Like I said, it's something that's hard to explain, but I know a lot of guys that have been injured in the military or people that have been injured outside the military in the civilian world. And I am just like, "How did you make it?" It's just like, we don't know, we just hang in there.
Lapin: You just do it.
Martinez: Yeah, you just do it. All of us had it inside us. We just don't know it until we're faced with it and that's when the true strength really shows.
Lapin: Well, you went through 32 surgeries over 34 months. Was there ever a time where you said, "Woe is me"?
Martinez: Yeah, I'm definitely human and there are a lot of bad days. Even being in the soap opera world, there are still days where you wake up and you're like, "Here we go again."
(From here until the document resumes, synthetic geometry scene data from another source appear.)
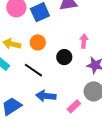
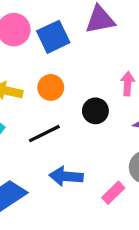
black line: (33, 70) -> (44, 134), turned -60

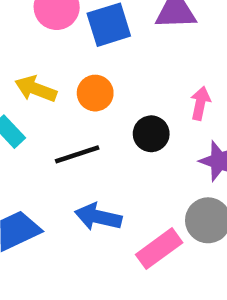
pink rectangle: (113, 193) -> (159, 249), size x1.4

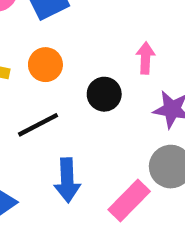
blue arrow: (98, 217) -> (67, 180), turned -96

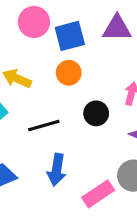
orange circle: (45, 65) -> (69, 73), moved

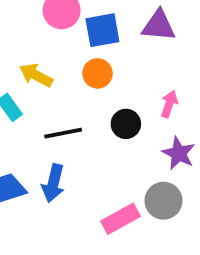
blue arrow: (57, 170) -> (53, 183), moved

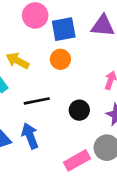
black circle: (126, 124) -> (79, 110), moved
blue arrow: (53, 183) -> (30, 136), turned 145

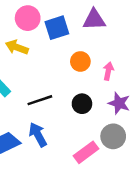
orange circle: (60, 59) -> (80, 61), moved
yellow arrow: (18, 61) -> (17, 47), moved

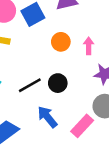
black circle: (82, 104) -> (58, 83), moved
blue arrow: (38, 135) -> (47, 117), moved

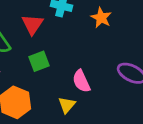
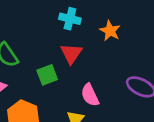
red triangle: (32, 24) -> (71, 53), moved

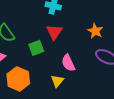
orange star: (110, 31) -> (95, 31), moved

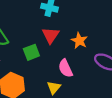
orange star: (95, 31) -> (79, 41), moved

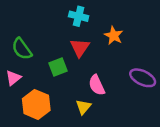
orange star: (79, 41) -> (114, 36), moved

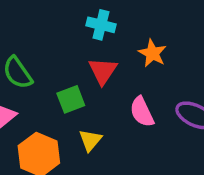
pink semicircle: (97, 85) -> (142, 112), moved
yellow triangle: (83, 107) -> (90, 140), moved

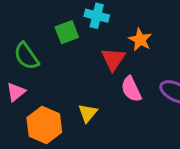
red triangle: (103, 71) -> (113, 59), moved
green square: (71, 99) -> (67, 32), moved

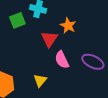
yellow triangle: (88, 113) -> (40, 80), moved

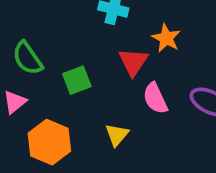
green square: (17, 20) -> (77, 80), moved

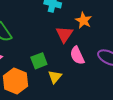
green square: (77, 80) -> (39, 61), moved

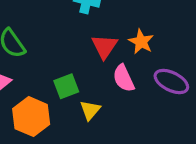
orange star: (84, 20) -> (141, 42), moved

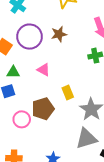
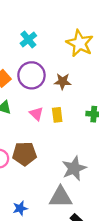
yellow rectangle: (68, 93) -> (57, 115), moved

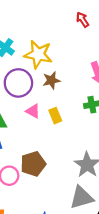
yellow star: (80, 43) -> (38, 54), moved
pink triangle: (36, 114) -> (33, 111), moved

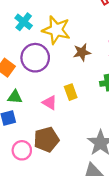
brown star: (51, 80) -> (82, 52), moved
pink triangle: (33, 111) -> (50, 103), moved

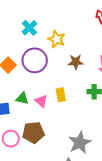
yellow star: (56, 30) -> (57, 39), size x0.7
green triangle: (15, 97) -> (22, 98), moved

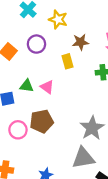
purple circle: (35, 60) -> (36, 44), size x0.7
yellow rectangle: (61, 95) -> (68, 61), moved

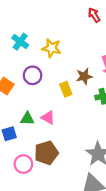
brown star: (81, 42) -> (84, 76), moved

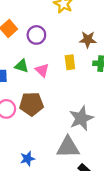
purple circle: (33, 75) -> (36, 35), moved
yellow rectangle: (66, 89) -> (70, 62), moved

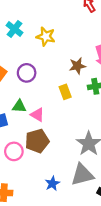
pink triangle: (42, 70) -> (37, 115), moved
blue star: (27, 159) -> (52, 183), moved

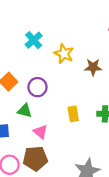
brown star: (77, 66) -> (93, 67), moved
green triangle: (19, 106) -> (25, 111), moved

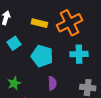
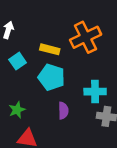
yellow rectangle: (39, 23) -> (50, 49), moved
cyan cross: (79, 54) -> (95, 92), moved

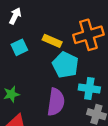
cyan pentagon: (51, 77) -> (65, 65), moved
purple semicircle: (63, 111) -> (56, 102), size x1.6

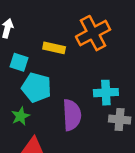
cyan square: (19, 47) -> (19, 62), turned -35
cyan pentagon: (65, 65) -> (36, 88), moved

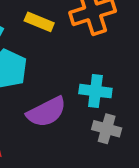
purple semicircle: (72, 115) -> (46, 112), turned 56

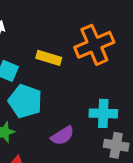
purple semicircle: (46, 112) -> (62, 136), size x0.7

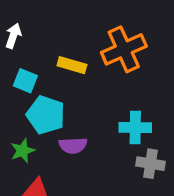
purple semicircle: (62, 136) -> (73, 145), moved, turned 30

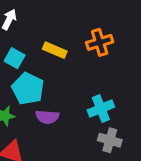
orange cross: (124, 49) -> (100, 42), size x0.7
cyan cross: (135, 128) -> (101, 109), turned -30

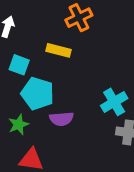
orange cross: (100, 42) -> (79, 18), moved

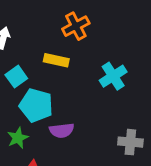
cyan square: (19, 65) -> (16, 77), turned 36
cyan cross: (114, 102) -> (113, 76), moved

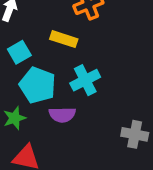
cyan cross: (113, 76) -> (85, 80), moved

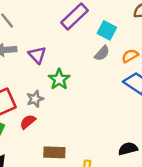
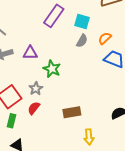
purple triangle: (37, 55) -> (30, 53), turned -35
brown rectangle: (54, 152) -> (72, 112), moved

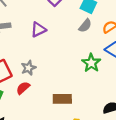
purple triangle: (30, 53) -> (38, 30), moved, turned -35
green star: (52, 69) -> (91, 63), moved

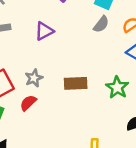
green star: (91, 63) -> (117, 87), moved
brown rectangle: (62, 99) -> (76, 83), moved

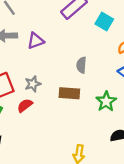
gray semicircle: (101, 24) -> (81, 65), moved, turned 140
purple triangle: (44, 31) -> (36, 41), moved

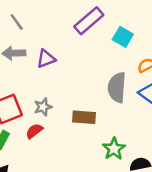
gray semicircle: (81, 65) -> (117, 87), moved, size x1.6
green star: (106, 101) -> (114, 149), moved

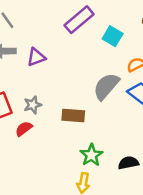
gray semicircle: (117, 87) -> (106, 86), turned 36
green star: (114, 149) -> (91, 155), moved

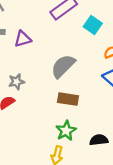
gray semicircle: (106, 86) -> (63, 66), moved
brown rectangle: (73, 116) -> (68, 99), moved

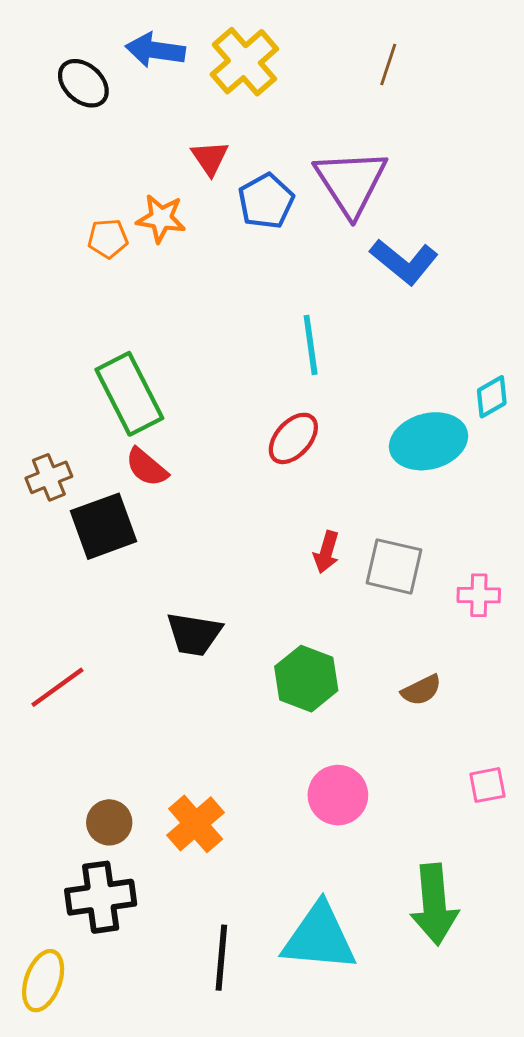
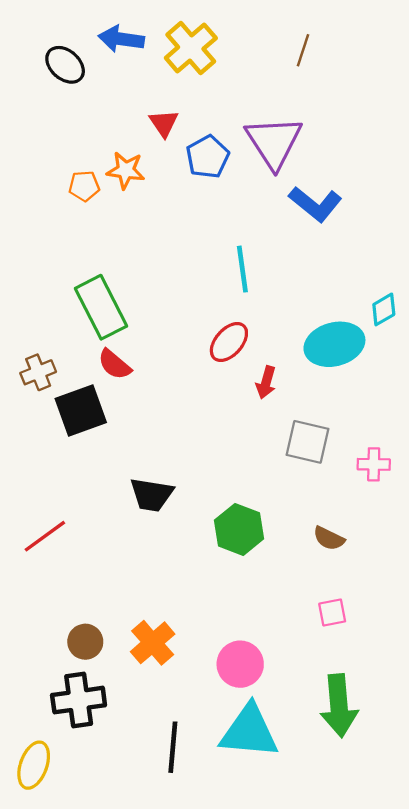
red arrow: (326, 552) -> (266, 382), moved
brown semicircle: (421, 690) -> (329, 538), turned 52
pink square: (487, 785) -> (332, 612), moved
pink circle: (338, 795) -> (240, 664), moved

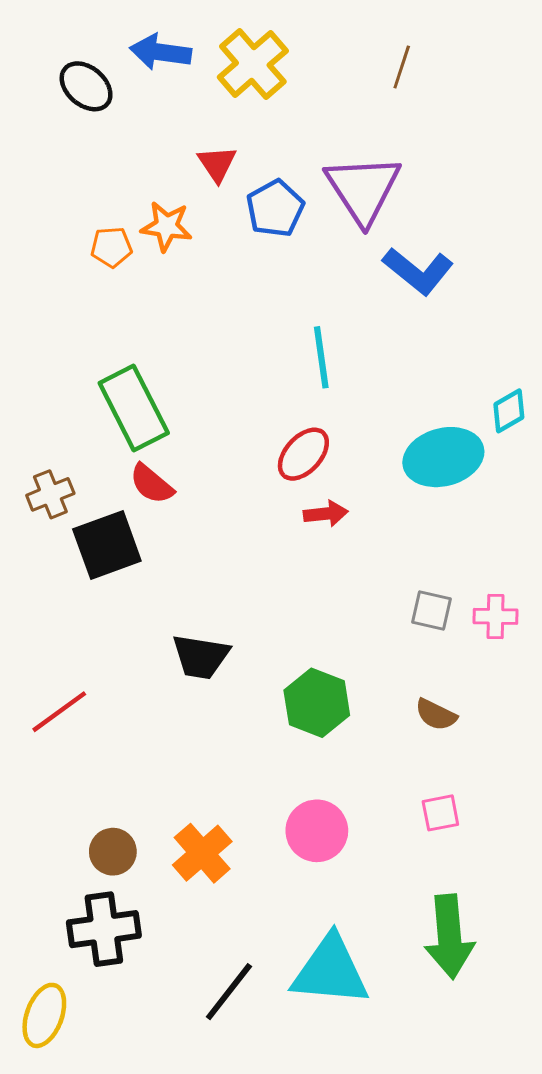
red arrow: (266, 382) -> (326, 514), moved, turned -112
gray square: (308, 442) -> (431, 610), moved, size x0.7
pink circle: (240, 664) -> (317, 831), moved
black line: (173, 747) -> (229, 992), turned 33

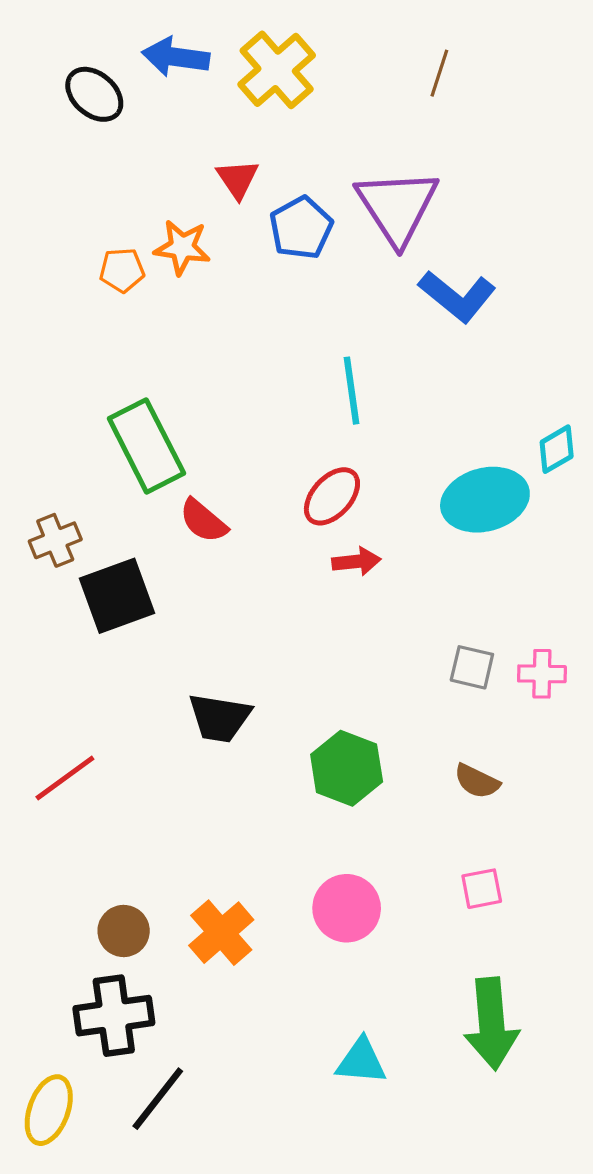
red semicircle: (152, 484) -> (203, 521), moved
cyan triangle: (330, 971) -> (361, 1061), size x0.6
black line: (229, 992) -> (158, 1099), moved

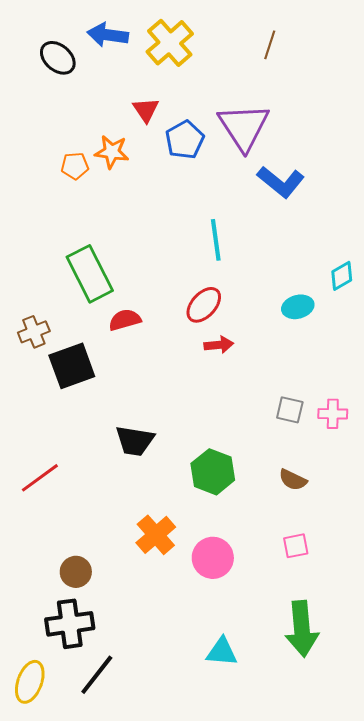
cyan ellipse: (485, 500) -> (298, 307), size x0.6
red semicircle: (203, 521) -> (125, 320), turned 124
orange cross: (221, 933) -> (156, 535), moved

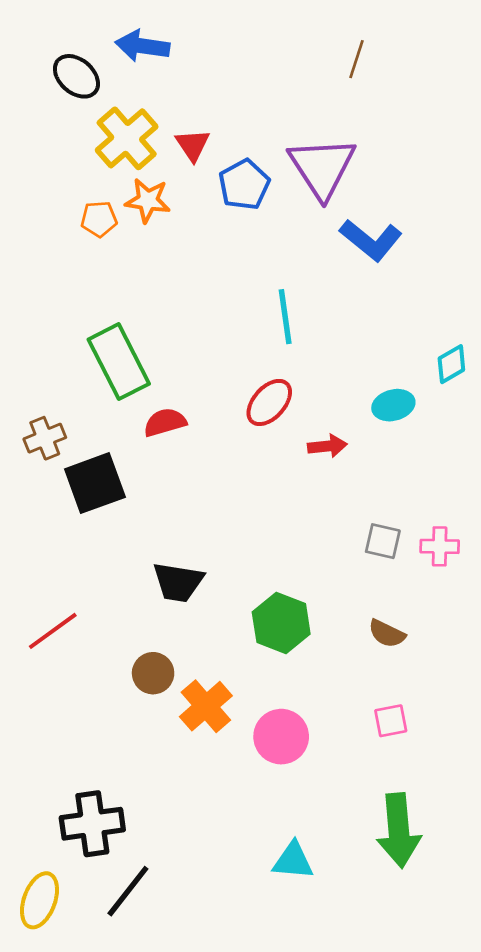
yellow cross: (170, 43) -> (127, 138), moved
red arrow: (219, 345) -> (327, 446), moved
brown circle: (76, 572) -> (153, 673), moved

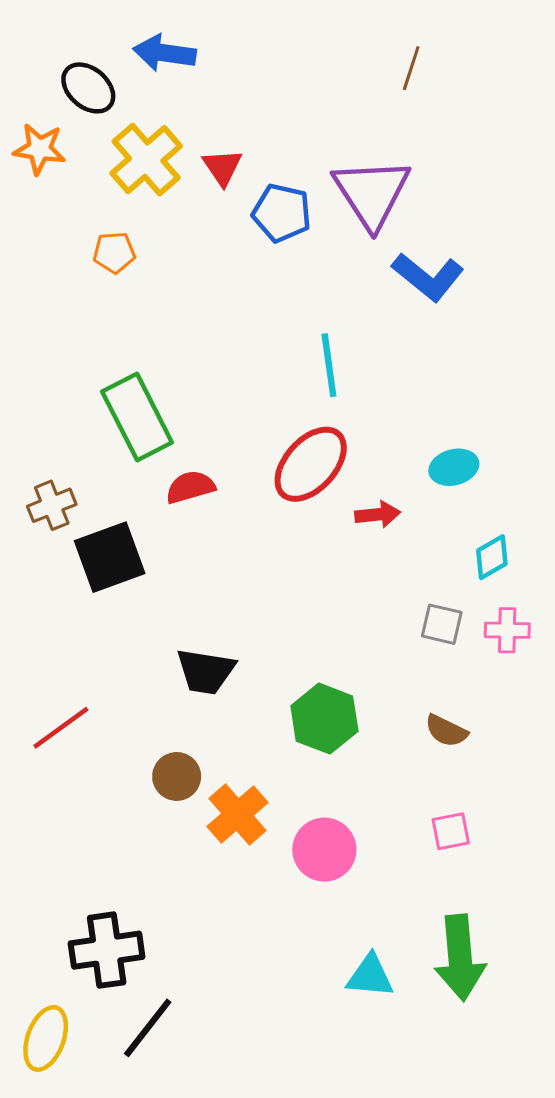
blue pentagon: (244, 185) -> (282, 213), turned -30
orange star: (148, 200) -> (40, 149), moved
cyan diamond: (451, 364) -> (492, 557), moved
red ellipse: (269, 402) -> (311, 464), size x1.4
cyan triangle: (293, 861) -> (370, 976), moved

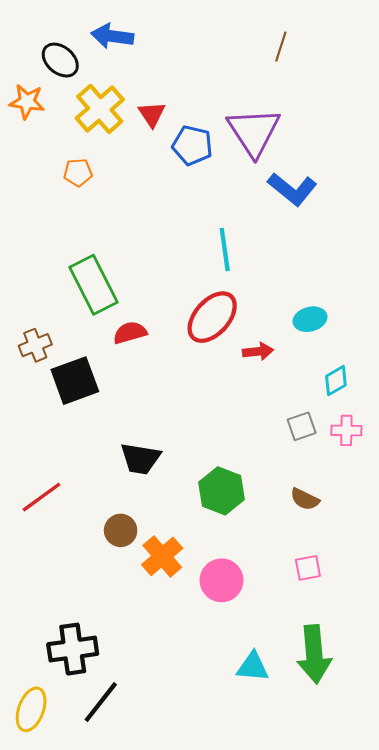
gray square: (442, 624) -> (302, 426), turned -32

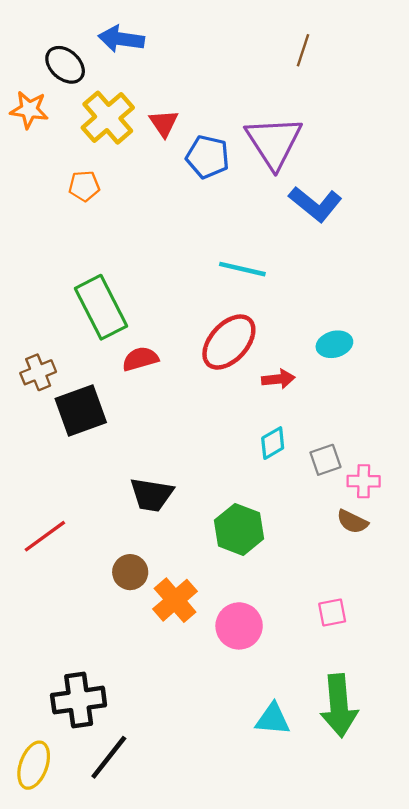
cyan line: (225, 249) -> (242, 269), turned -69
cyan diamond: (336, 381) -> (273, 443), moved
pink cross: (346, 430) -> (364, 481), moved
brown semicircle: (305, 499) -> (352, 522), moved

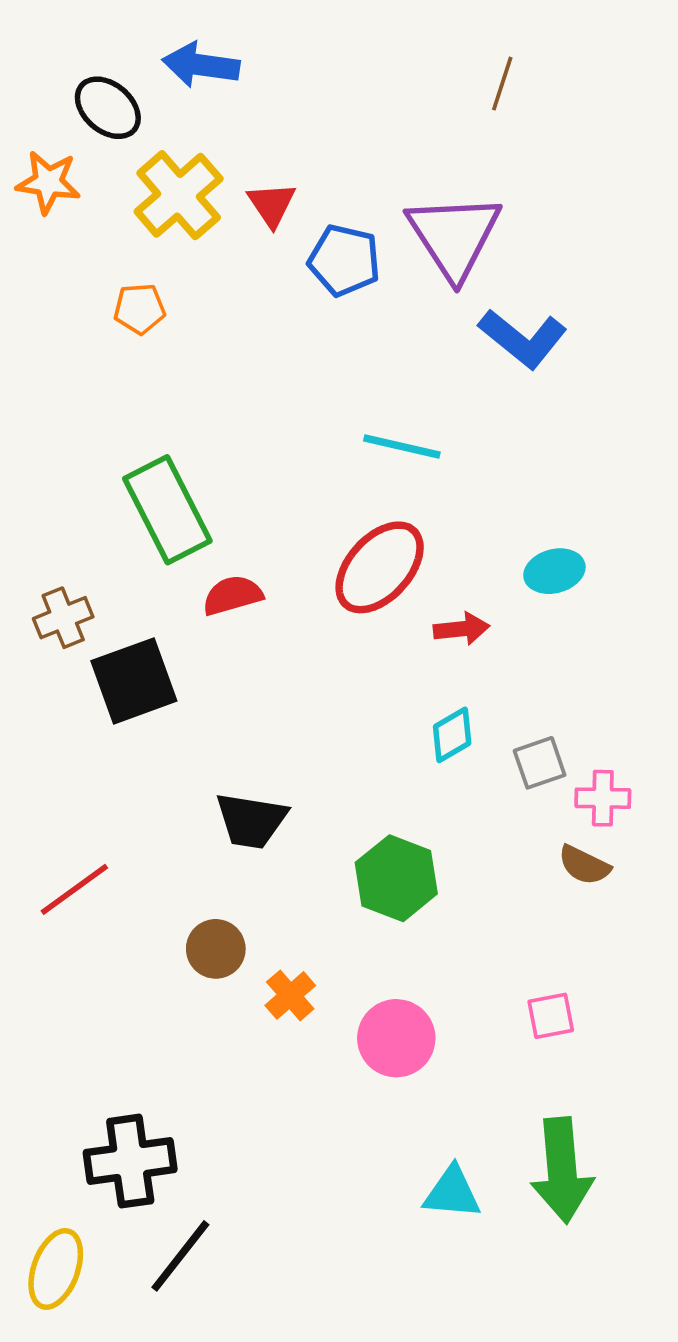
orange cross: (175, 600) -> (290, 995), size x0.7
Another obstacle [is] where I have to go into the public and show my face and catch those looks of people here in New York. It's one of those things where you've just got to get through it, and you've got to fight the obstacles and you've got to be strong and you say, "You know what? I have hope and I believe and I'm never going to quit."
And if you do those things, you'll be surprised where your life can take you because, as I said in one of the interviews I did, only in America where this can happen, you can go from losing your life to now being on a soap opera.
Lapin: We're looking at a picture of you in a soap opera right now, "All My Children." J.R., sitting in that hospital bed watching soap operas with your mother, did you ever think you'd actually be in one?
Martinez: You know, it's funny. You've got to be careful what you wish for in life. When I was in the hospital I couldn't move. I couldn't do anything. I was basically at the hands of medical staff and my mother, and every night my mother would watch novela, the Spanish soap opera.
And there wasn't nothing I could do about it. So I just sat there. And finally I just got to a point where I'm just going to take it in and watch TV with her. And one day out of a joke I said, "One day I'm going to be on a soap opera, mom."
All through my recovery I started to do motivational speaking. I became a spokesman for a non-profit called the Coalition to Salute America's Heroes, which helps wounded troops who return from Iraq and Afghanistan. And I always thought to myself, "In the midst of all this, I would maybe love to touch that world some day, just to kind of play with it for a little bit." And here I am.
Lapin: So you had a little premonition.
Martinez: Yeah, so you've got to be careful what you wish for in life because you never know what can happen.
Now, in the role in "All My Children," it's a veteran who falls in love and because of his disfigurement, he doesn't know if that person is going to accept him. He kind of feels that it's best for her to move on with her life and not to be a part of his and his struggle.
Lapin: [Another viewer] has a question. He wants to know, "Your story is amazing. I wanted to ask you if it has been tough to relive the terrible pain of your real life during your filming of 'All My Children'?"
Martinez: A lot of us, we go through things in life sometimes and we don't want to sit there and go back to remember it, but it's good to go back and remember it and it's good to talk about it, whether it's to yourself or a piece of paper or whether it's to an audience or a camera like I am doing right now.